IN THE COURT OF APPEALS OF TENNESSEE AT NASHVILLE FILED July 1, 1998 DAVID K. WACHTEL, JR., ) ) Cecil W. Crowson Plaintiff/Appellant, ) Appellate Court Clerk ) Appeal No. VS. ) 01-A-01-9708-CH-00396 ) THE WESTERN SIZZLIN ) Davidson Chancery CORPORATION f/k/a FRANCHISEE ) No. 95-781-I ACQUISITION CORPORATION, ) ) Defendant-Counter ) Claimant/Appellee ) ) VS. ) ) DAVID K. WACHTEL, JR., AND ) RESTAURANT MANAGEMENT ) SERVICES, INC., ) ) Counter-Defendants. )

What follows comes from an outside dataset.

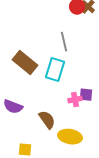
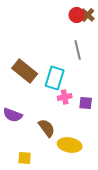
gray line: (64, 42) -> (78, 50), moved
pink cross: (75, 100) -> (65, 97), moved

APPEALED FROM THE CHANCERY COURT OF DAVIDSON COUNTY AT NASHVILLE, TENNESSEE

THE HONORABLE IRVIN H. KILCREASE, JR., CHANCELLOR

JON D. ROSS EDMUND L. CAREY, JR. 2000 First Union Tower 150 Fourth Avenue North Nashville, Tennessee 37219 Attorneys for Plaintiff/Appellant

MICHAEL L. DAGLEY OVERTON THOMPSON III STEPHEN H. PRICE 424 Church Street, Suite 1900 Nashville, Tennessee 37219 Attorneys for Defendant/Appellee

REVERSED AND REMANDED

BEN H. CANTRELL, JUDGE

CONCUR: KOCH, J. BUSSART, S.J.

OPINION This breach of contract case is before us on a Rule 54.02, Tenn. R. Civ.

Proc. appeal. The only question for our decision is whether the trial court erred in

granting the defendant’s motion for partial summary judgment on the plaintiff’s claim

for certain consequential damages arising from the defendant’s breach of contract.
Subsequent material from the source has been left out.